AIM OF THE EXERCISE - Write out exactly the lines running from the one that contains "Под Харовском пьяный" through the end of the material.
========
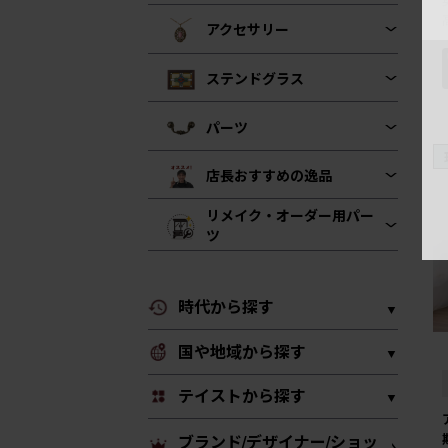
アクセサリー
ステンドグラス
パーツ
店長おすすめの逸品
リメイク・オーダー用パー
ツ
時代から探す
国や地域から探す
テイストから探す
ブランド/デザイナー/ショッ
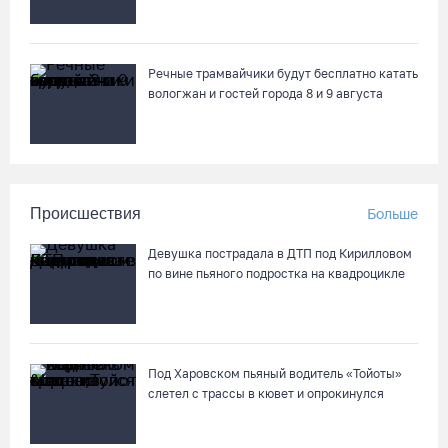
Речные трамвайчики будут бесплатно катать
вологжан и гостей города 8 и 9 августа
Происшествия
Больше
Девушка пострадала в ДТП под Кирилловом
по вине пьяного подростка на квадроцикле
Под Харовском пьяный водитель «Тойоты»
слетел с трассы в кювет и опрокинулся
========
ANSWER BOX -
Под Харовском пьяный водитель «Тойоты»
слетел с трассы в кювет и опрокинулся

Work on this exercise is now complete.